The following are hints and suggestions that will help you complete this activity:

Remember that a dict has a dict.get method where you can set a default value should a key not exist in the dict.
Remember that a dict provides access to a list of the key, value pairs via the dict.items method.
Remember that you can sort the items in dict using sorted.
You can implement count_yearly_totals_in_state in terms of count_yearly_occurrences_in_state if you interprete a None value for the baby_name parameter as matching any name.
To plot, you will need to separate the keys and values from the input data dict.

Questions

After completing the activity above, answer the following questions:

Described how you processed the data. Compare how you processed the data in this exercise with how you did it in the previous exercise. What was different? What was the same?
Do the trends for your birth state match the national trends? What reasons do you think would lead to these discrepancies if there are any?

Activity 3: Open Exploration

For the third activity, you are to produce two additional graphs or plots from the baby names dataset. Here is a list of some possible ideas, but you are more than welcome to come up with your own:

Plot the number of occurrences of two names on the same plot.
Plot the ratio of male to female names over time.
Create a histogram for a particular year or for particular name based on number of occurrences.
Plot the number of unisex names (that is names are used for both genders).
Compare the popularity of a name from multiple states on the same plot.
Compare your first and middle name on the same plot.

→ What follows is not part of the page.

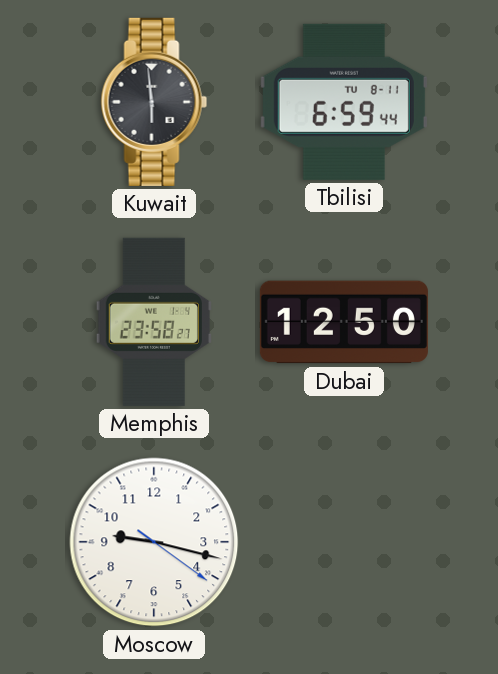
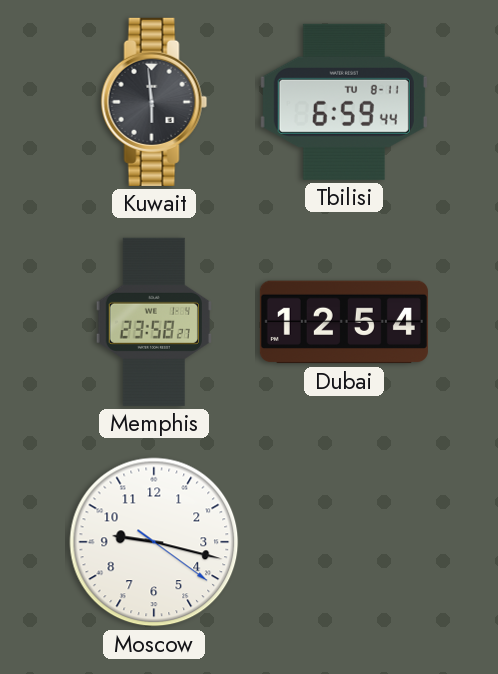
Dubai: 12:50 -> 12:54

For each plot, write a summary that analyzes the data and what it means.

Hints

The following are hints and suggestions that will help you complete this activity:

As we have done in the previous activities, write smaller utility functions where each function has clear and focused purpose.
Re-use these smaller functions by combining them in another function to solve the overall problem.

Questions

For each plot or graph you produced, write a summary that describes how you collected the data for the figure, analyzes the results, and discusses the significance of the findings.

Submission

To submit your notebook, follow the same directions for Notebook 01, except store this notebook in the notebook07 folder.